In its judgment of 21 January 2016, the Court of Justice of the European Union answered a request for a preliminary ruling submitted by a Lithuanian court concerning proceedings between Eturas, administrator of the computer software E-TURAS, a common online travel booking system allowing travel agencies with an operating licence to offer travel bookings for sale on their websites, as well as several travel agencies, and the Competition Council of Lithuania. Indeed, in 2009, the administrator of the E-TURAS software sent a notification message to several travel agencies informing them that the discounts on products sold through that system would henceforth be capped. Following the dissemination of that message, the technical modifications necessary to implement that measure were carried out on the system in question.

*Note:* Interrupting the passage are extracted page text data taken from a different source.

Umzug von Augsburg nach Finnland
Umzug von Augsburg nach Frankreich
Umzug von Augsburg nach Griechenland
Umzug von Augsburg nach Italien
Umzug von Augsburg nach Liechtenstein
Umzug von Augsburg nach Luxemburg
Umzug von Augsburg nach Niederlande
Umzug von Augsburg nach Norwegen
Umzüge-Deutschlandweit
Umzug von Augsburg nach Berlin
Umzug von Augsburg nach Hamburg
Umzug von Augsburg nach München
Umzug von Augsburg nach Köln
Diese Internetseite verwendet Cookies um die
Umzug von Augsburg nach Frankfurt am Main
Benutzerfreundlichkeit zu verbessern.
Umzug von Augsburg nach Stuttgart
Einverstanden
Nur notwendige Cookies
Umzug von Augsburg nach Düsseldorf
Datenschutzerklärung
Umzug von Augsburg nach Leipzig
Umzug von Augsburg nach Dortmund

The issue was to determine whether the dispatch of such message may constitute sufficient evidence to establish that the operators which used the system were aware, or ought to have been aware, of the content of that message and whether, in the absence of any opposition on their part to such a practice, it may be considered that they had participated in a concerted practice contrary to Article 101 TFEU.
Firstly, the Court recalled that pursuant to Article 2 of Regulation 1/2003, in any national proceedings for the application of Article 101 TFEU, the burden of proving an infringement of Article 101(1) TFEU lies with the party or the authority alleging the infringement in accordance with the domestic principles governing the assessment of evidence and the standard of proof.

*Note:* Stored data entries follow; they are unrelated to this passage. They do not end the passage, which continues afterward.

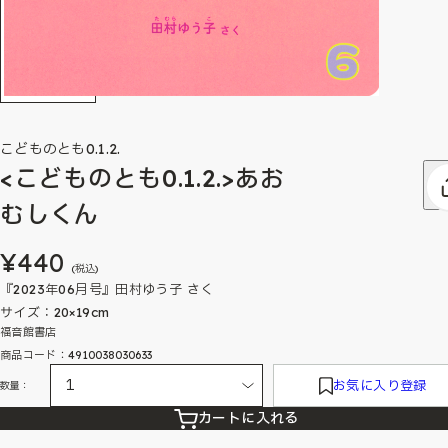
こどものとも0.1.2.
<こどものとも0.1.2.>あお
むしくん
¥440
(税込)
『2023年06月号』田村ゆう子 さく
サイズ：20×19cm
福音館書店
商品コード：4910038030633
お気に入り登録
数量：
カートに入れる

Secondly, the Court held that the presumption of innocence principle precludes domestic courts from inferring from the mere dispatch of the message at issue that the travel agencies ought to have been aware of the content of that message, in the absence of any other objective and consistent indicia.

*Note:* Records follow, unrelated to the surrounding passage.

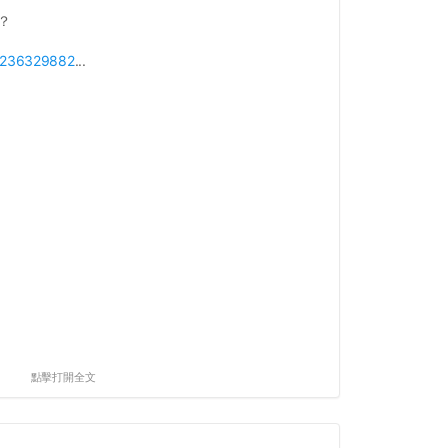
？
p/236329882
...
點擊打開全文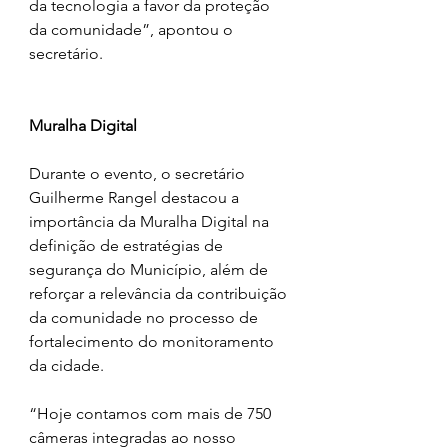
da tecnologia a favor da proteção 
da comunidade”, apontou o 
secretário.
Muralha Digital
Durante o evento, o secretário 
Guilherme Rangel destacou a 
importância da Muralha Digital na 
definição de estratégias de 
segurança do Município, além de 
reforçar a relevância da contribuição 
da comunidade no processo de 
fortalecimento do monitoramento 
da cidade.
“Hoje contamos com mais de 750 
câmeras integradas ao nosso 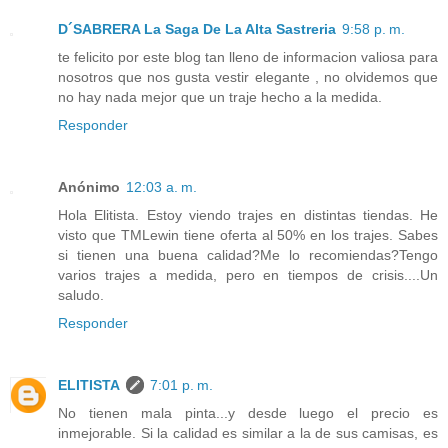
D´SABRERA La Saga De La Alta Sastreria
9:58 p. m.
te felicito por este blog tan lleno de informacion valiosa para
nosotros que nos gusta vestir elegante , no olvidemos que
no hay nada mejor que un traje hecho a la medida.
Responder
Anónimo
12:03 a. m.
Hola Elitista. Estoy viendo trajes en distintas tiendas. He
visto que TMLewin tiene oferta al 50% en los trajes. Sabes
si tienen una buena calidad?Me lo recomiendas?Tengo
varios trajes a medida, pero en tiempos de crisis....Un
saludo.
Responder
ELITISTA
7:01 p. m.
No tienen mala pinta...y desde luego el precio es
inmejorable. Si la calidad es similar a la de sus camisas, es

Thirdly, the Court found that the travel agencies could fall outside the presumption of participation in the concerted practice if they had publicly distanced themselves from the practice, if they reported it to the relevant administrative bodies, or if they brought other proof such as a clear and express objection sent to the system administrator or the systematic grant of additional refunds to the clients.
The Court concluded that if it cannot be established that a travel agency was aware of the message, its participation in a concerted practice cannot be inferred from the mere existence of a technical restriction implemented in the system at issue, unless it is established on the basis of other objective and consistent indicia that it tacitly assented to an anticompetitive action.